As of March 31, 2026, we had $549,825 of debt obligations maturing on December 22, 2026, consisting of $401,000 of loans outstanding under the Revolver and $148,825 of Term Loans (each as defined in Note 10, Debt and Borrowings). As of March 31, 2026, we had cash of $44,311 and available liquidity of $195,901, subject to compliance with financial covenants, and the Company was in compliance with all associated covenants under its Credit Agreement (see Note 10, Debt and Borrowings). On January 2, 2026, the Company received $25,900 of proceeds from an insurance claim (see Note 18, Segment Information), which it used to repay loans outstanding under the Revolver, reducing the Company’s outstanding debt obligations. See Note 2, Basis of Presentation, in the Notes to the Consolidated Financial Statements included in Part I, Item 1 of this Form 10-Q.
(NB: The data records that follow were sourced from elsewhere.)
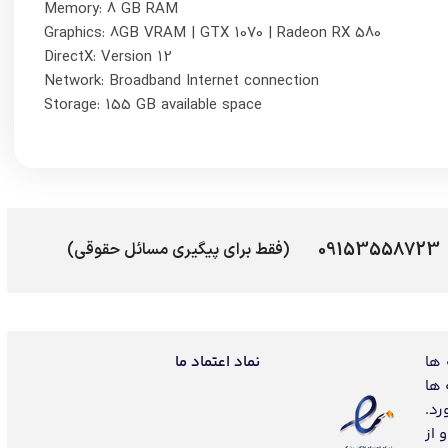
 از
.
‌باشد.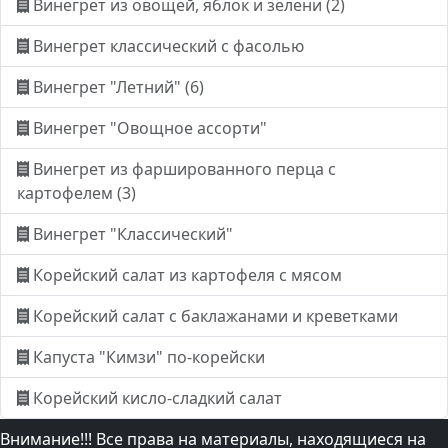
Винегрет из овощей, яблок и зелени (2)
Винегрет классический с фасолью
Винегрет "Летний" (6)
Винегрет "Овощное ассорти"
Винегрет из фаршированного перца с
картофелем (3)
Винегрет "Классический"
Корейский салат из картофеля с мясом
Корейский салат с баклажанами и креветками
Капуста "Кимзи" по-корейски
Корейский кисло-сладкий салат
Внимание!!! Все права на материалы, находящиеся на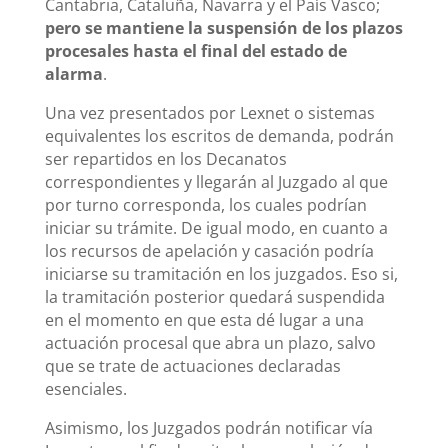
Cantabria, Cataluña, Navarra y el País Vasco;
pero se mantiene la suspensión de los plazos
procesales hasta el final del estado de
alarma
.
Una vez presentados por Lexnet o sistemas
equivalentes los escritos de demanda, podrán
ser repartidos en los Decanatos
correspondientes y llegarán al Juzgado al que
por turno corresponda, los cuales podrían
iniciar su trámite. De igual modo, en cuanto a
los recursos de apelación y casación podría
iniciarse su tramitación en los juzgados. Eso si,
la tramitación posterior quedará suspendida
en el momento en que esta dé lugar a una
actuación procesal que abra un plazo, salvo
que se trate de actuaciones declaradas
esenciales.
Asimismo, los Juzgados podrán notificar vía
As discussed in Note 2, Basis of Presentation, in the Notes to the Consolidated Financial Statements included in Part I, Item 1 of this Form 10-Q, we announced that our Board of Directors commenced a strategic review of the Company’s business and capital structure, in part to evaluate options to improve liquidity and reduce leverage. As part of this review, on February 27, 2026, we completed the sale of our North American Snacks Business and received $111.2 million in cash. The net proceeds of $101.1 million were used to repay a portion of the Term Loans.

46


Table of Contents

 

The Company and the Board of Directors remain focused on executing the next phases of the strategic review and taking decisive actions to strengthen the Company’s financial flexibility, improve performance and address the upcoming debt maturity under the Credit Agreement. These actions include the pursuit of further asset sales to refine the Company’s operating model with a focus on categories and platforms in key markets. In addition, we are executing targeted inventory and other working capital optimization initiatives designed to improve the Company’s cash conversion and enhance liquidity. We also continue to actively engage with our lenders while we evaluate potential strategic transactions.
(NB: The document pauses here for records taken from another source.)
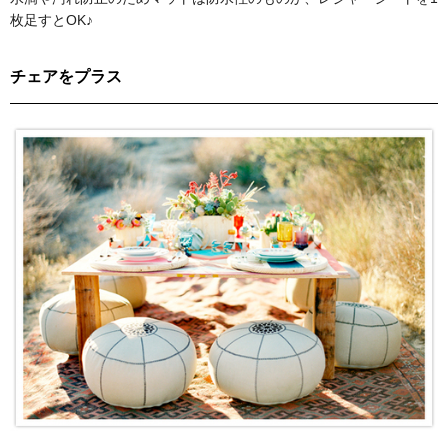
枚足すとOK♪
チェアをプラス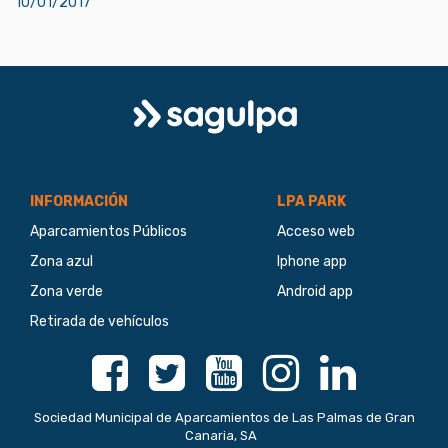
10/01/2017
Logo
Sagulpa
INFORMACIÓN
LPA PARK
Aparcamientos Públicos
Acceso web
Zona azul
Iphone app
Zona verde
Android app
Retirada de vehículos
Facebook
Twitter
Youtube
Instagram
Linkedin
Sociedad Municipal de Aparcamientos de Las Palmas de Gran
Canaria, SA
We believe that the successful execution of these plans will enable us to refinance and/or retire the existing debt prior to its maturity or extend the maturity date under the Credit Agreement. However, Accounting Standards Codification (“ASC”) 205-40, “Presentation of Financial Statements - Going Concern” requires that management not conclude that such an outcome is “probable” if, among other factors, the outcome is not within the control of the Company. Accordingly, there is substantial doubt about the Company’s ability to continue as a going concern for at least one year following the date of issuance of these financial statements due to the uncertainty regarding the Company’s ability to refinance or repay its debt due on December 22, 2026 because no such refinancing, retirement or extension has occurred prior to the issuance of the financial statements. Our ability to continue as a going concern remains subject to successful execution of our strategic plan and securing additional financing, if needed. If we are unable to execute our plans to generate sufficient liquidity, we may not have adequate resources to repay or refinance our debt, which would have a material adverse effect on our financial position and results of operations.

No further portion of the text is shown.